Return, from the listing that follows, each line containing the word "çalışıyor".

##### Data for this task

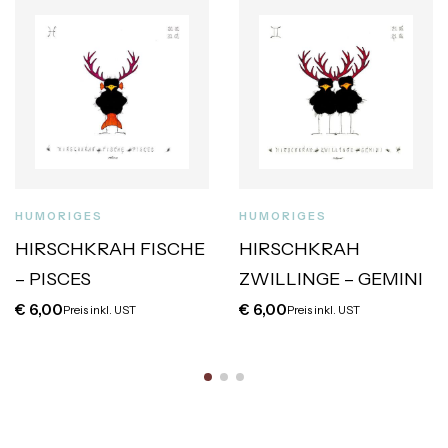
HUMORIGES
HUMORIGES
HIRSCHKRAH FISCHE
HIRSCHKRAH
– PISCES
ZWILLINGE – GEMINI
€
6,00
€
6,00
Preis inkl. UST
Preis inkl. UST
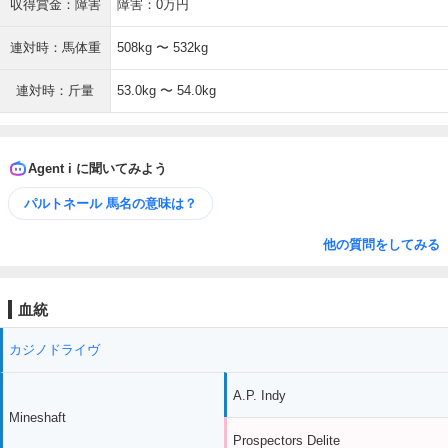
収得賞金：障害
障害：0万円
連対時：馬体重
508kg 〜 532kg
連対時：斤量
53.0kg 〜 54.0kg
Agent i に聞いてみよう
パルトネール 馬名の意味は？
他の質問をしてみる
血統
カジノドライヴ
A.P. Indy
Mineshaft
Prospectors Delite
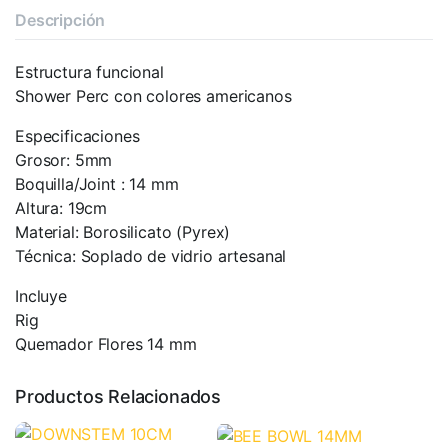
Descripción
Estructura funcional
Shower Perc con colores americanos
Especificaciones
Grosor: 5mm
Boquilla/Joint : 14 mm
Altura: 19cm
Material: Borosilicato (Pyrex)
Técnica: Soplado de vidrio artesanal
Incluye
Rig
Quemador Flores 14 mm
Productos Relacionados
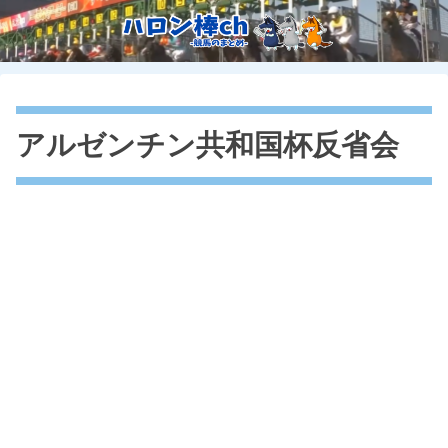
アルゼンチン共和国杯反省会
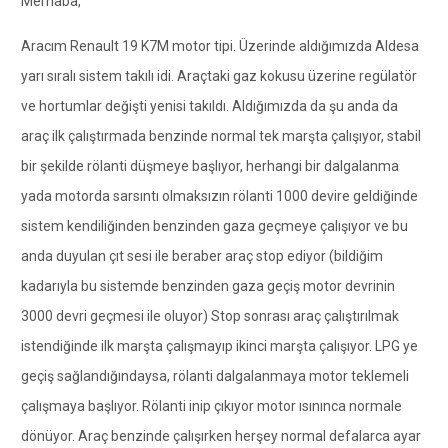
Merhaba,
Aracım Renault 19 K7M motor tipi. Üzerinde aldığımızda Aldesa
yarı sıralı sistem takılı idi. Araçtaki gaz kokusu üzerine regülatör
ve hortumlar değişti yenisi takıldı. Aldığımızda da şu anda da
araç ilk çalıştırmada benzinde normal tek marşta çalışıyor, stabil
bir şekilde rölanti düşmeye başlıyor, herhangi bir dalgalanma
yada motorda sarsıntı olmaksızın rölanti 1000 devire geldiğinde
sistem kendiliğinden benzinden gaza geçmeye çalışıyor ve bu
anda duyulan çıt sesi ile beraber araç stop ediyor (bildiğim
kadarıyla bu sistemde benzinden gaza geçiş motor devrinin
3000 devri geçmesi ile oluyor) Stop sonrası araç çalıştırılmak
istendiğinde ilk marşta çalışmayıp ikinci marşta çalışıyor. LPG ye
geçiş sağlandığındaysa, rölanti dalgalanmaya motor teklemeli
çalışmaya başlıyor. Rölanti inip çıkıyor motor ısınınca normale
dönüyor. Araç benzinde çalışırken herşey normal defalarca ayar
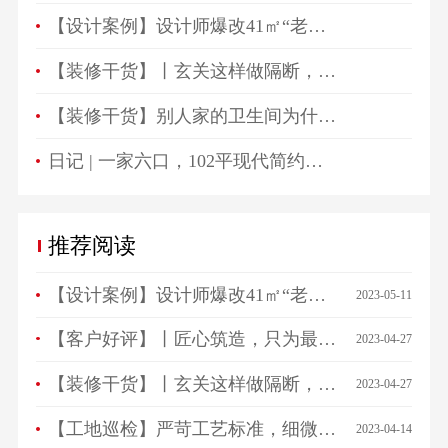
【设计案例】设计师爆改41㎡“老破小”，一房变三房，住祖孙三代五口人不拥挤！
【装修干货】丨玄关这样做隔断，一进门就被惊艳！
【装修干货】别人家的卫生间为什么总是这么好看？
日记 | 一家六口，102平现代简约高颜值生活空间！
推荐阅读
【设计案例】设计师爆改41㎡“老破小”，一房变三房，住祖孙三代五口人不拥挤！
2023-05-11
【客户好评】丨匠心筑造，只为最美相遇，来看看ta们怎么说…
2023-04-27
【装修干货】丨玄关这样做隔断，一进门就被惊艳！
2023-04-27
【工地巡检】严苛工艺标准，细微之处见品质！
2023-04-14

##########

▸ Exercise response:
araç ilk çalıştırmada benzinde normal tek marşta çalışıyor, stabil
sistem kendiliğinden benzinden gaza geçmeye çalışıyor ve bu
istendiğinde ilk marşta çalışmayıp ikinci marşta çalışıyor. LPG ye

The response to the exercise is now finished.